Libertà, uguaglianza, diversità PDF

Tutti gli esseri umani nascono liberi ed eguali in dignità e diritti. Essi sono dotati di ragione e di coscienza e devono agire gli uni verso gli altri in spirito libertà, uguaglianza, diversità PDF fratellanza.


Författare: Alain Touraine.

Si può vivere insieme, liberi e diversi, ma non disuguali? Per Alain Tourain, noto sociologo, questa è la sfida fondamentale a cui il mondo postindustriale deve fare fronte. Il pensatore francese constata la deriva degli individui, scissi fra la partecipazione pubblica a un’economia sempre più mondializzata e una vita privata, sempre più costretta in comunità e identità incapaci di comunicare tra loro. A mano a mano che il neoliberismo si estende all’intero pianeta, disuguglianza e disorientamento aumentano, sia nei paesi avanzati che in quelli in via di sviluppo. L’unica soluzione percorribile è dunque l’appartenenza a una comunità aperta agli scambi con l’Altro.

Il primo articolo della Dichiarazione universale dei diritti umani. La dichiarazione universale dei diritti umani è un documento sui diritti della persona adottato dall’Assemblea Generale delle Nazioni Unite nella sua terza sessione, il 10 dicembre 1948 a Parigi con la risoluzione 217A. Votarono a favore 48 membri su 58. Nessun paese si dichiarò contrario, ma otto si astennero e due non votarono. Questo documento doveva essere applicato in tutti gli stati membri, e alcuni esperti di diritto hanno sostenuto che questa dichiarazione sia divenuta vincolante come parte del diritto internazionale consuetudinario venendo continuamente citata da oltre 50 anni in tutti i paesi. Parlamento di Vienna, il primo articolo della dichiarazione universale dei diritti umani.

Ha costituito l’orizzonte ideale della Carta dei diritti fondamentali dell’Unione europea, confluita poi nel 2004 nella Costituzione europea. Documento storico molto importante prodotto dagli Alleati in risposta agli importanti danni subiti nella seconda guerra mondiale, la Dichiarazione fa parte dei documenti di base delle Nazioni Unite insieme al suo stesso Statuto. Secondo gli Stati non democratici membri dell’ONU, la Dichiarazione Universale dei Diritti Umani non è vincolante per gli Stati membri dell’organizzazione. Tuttavia ai diritti e alle libertà in essa riconosciuti va attribuito un valore giuridico autonomo nell’ambito della comunità internazionale, dal momento che sono ormai considerati dalla gran parte delle nazioni civili. La Dichiarazione universale dei diritti umani è composta da un preambolo e da 30 articoli che sanciscono i diritti individuali, civili, politici, economici, sociali, culturali di ogni persona.

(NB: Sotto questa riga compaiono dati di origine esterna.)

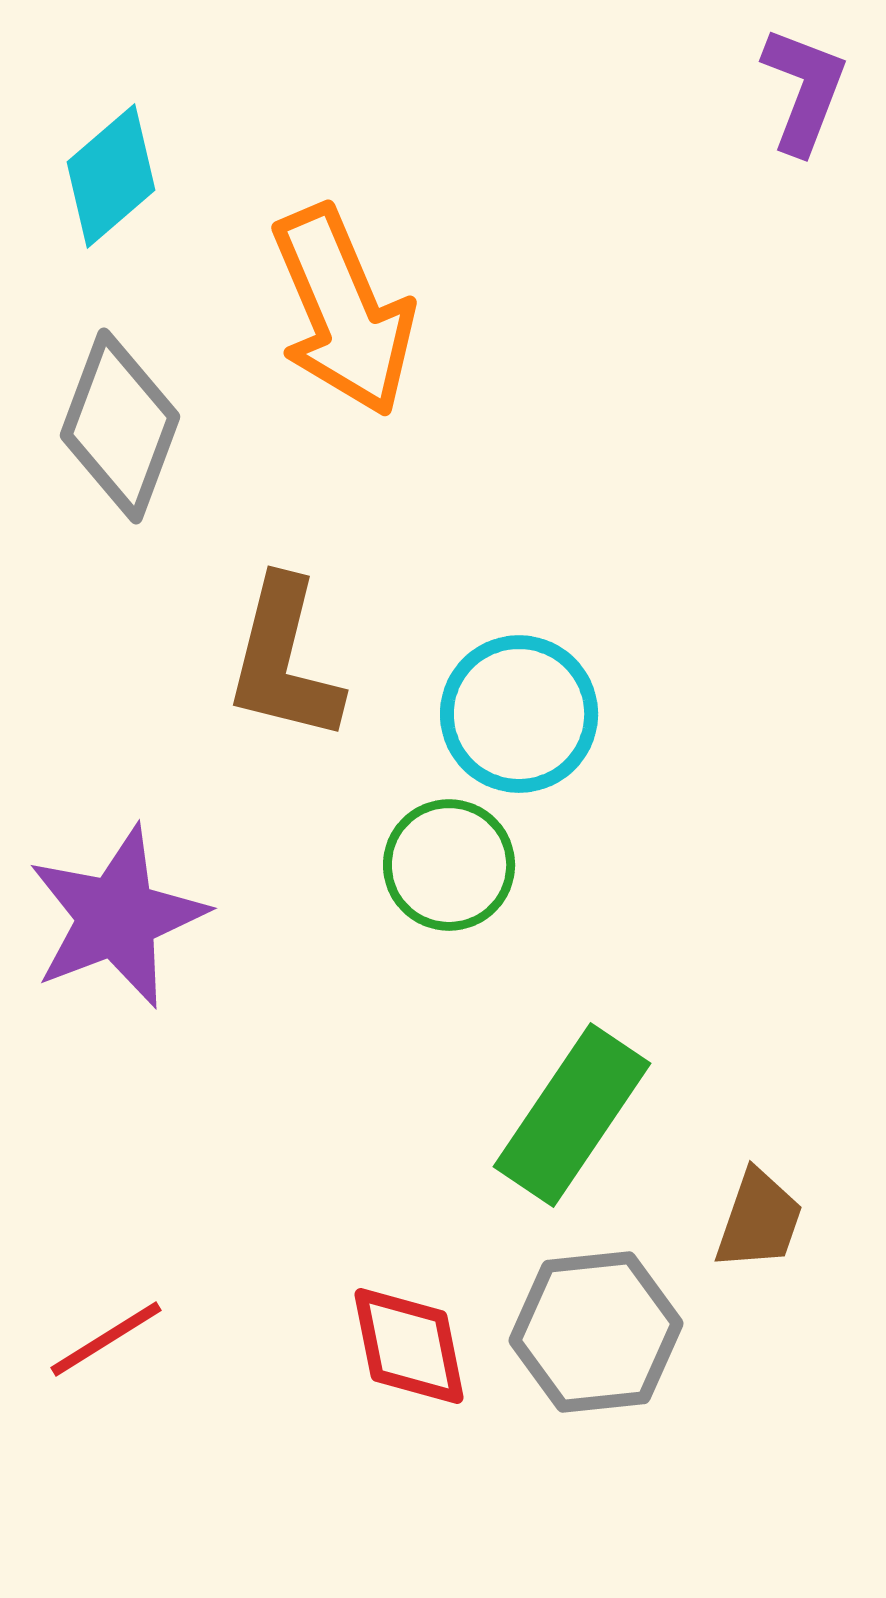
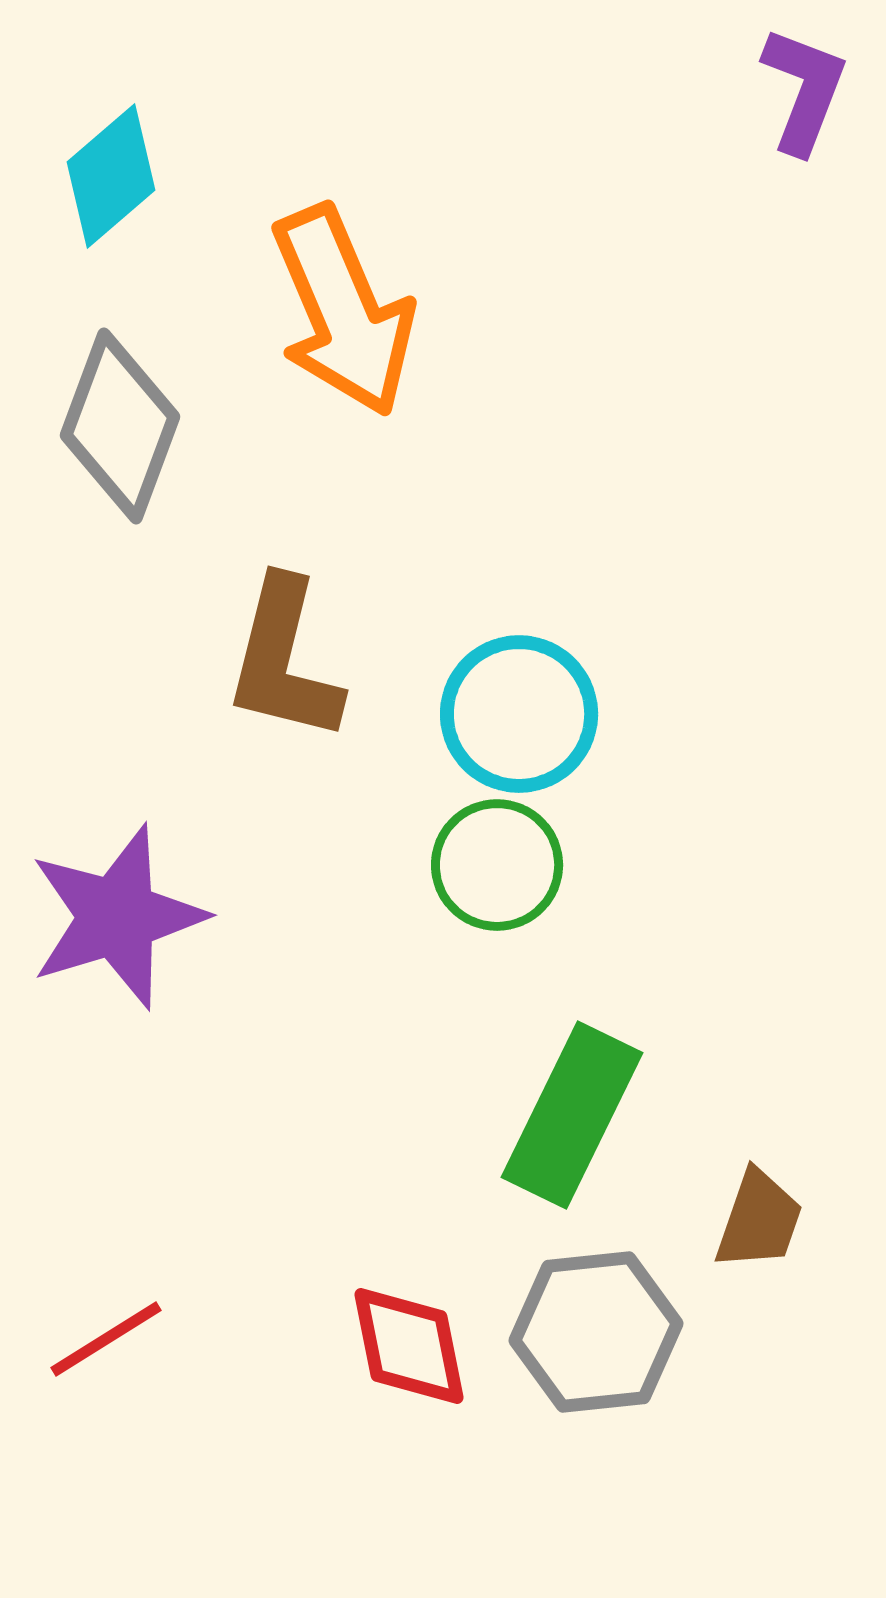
green circle: moved 48 px right
purple star: rotated 4 degrees clockwise
green rectangle: rotated 8 degrees counterclockwise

I diritti dell’individuo vanno quindi suddivisi in due grandi aree: i diritti civili e politici e i diritti economici, sociali e culturali. I conclusivi articoli 28-30 definiscono aspetti generali ed ambiti in cui non possono essere applicati, in particolare che non possano essere usati contro i principi ispiratori della dichiarazione stessa. La Dichiarazione universale dei diritti umani venne votata dall’assemblea formata in quel momento da 58 paesi. 2 paesi non parteciparono al momento del voto: Yemen e Honduras. L’Italia entrò a far parte di questa assemblea il 14 dicembre 1955. Assemblea generale delle Nazioni Unite, 10 dicembre 1948.

URL consultato il 25 novembre 2018. La Dichiarazione Universale dei diritti umani commentata dal Prof. URL consultato il 24 novembre 2018. Questa pagina è stata modificata per l’ultima volta il 7 feb 2019 alle 17:13.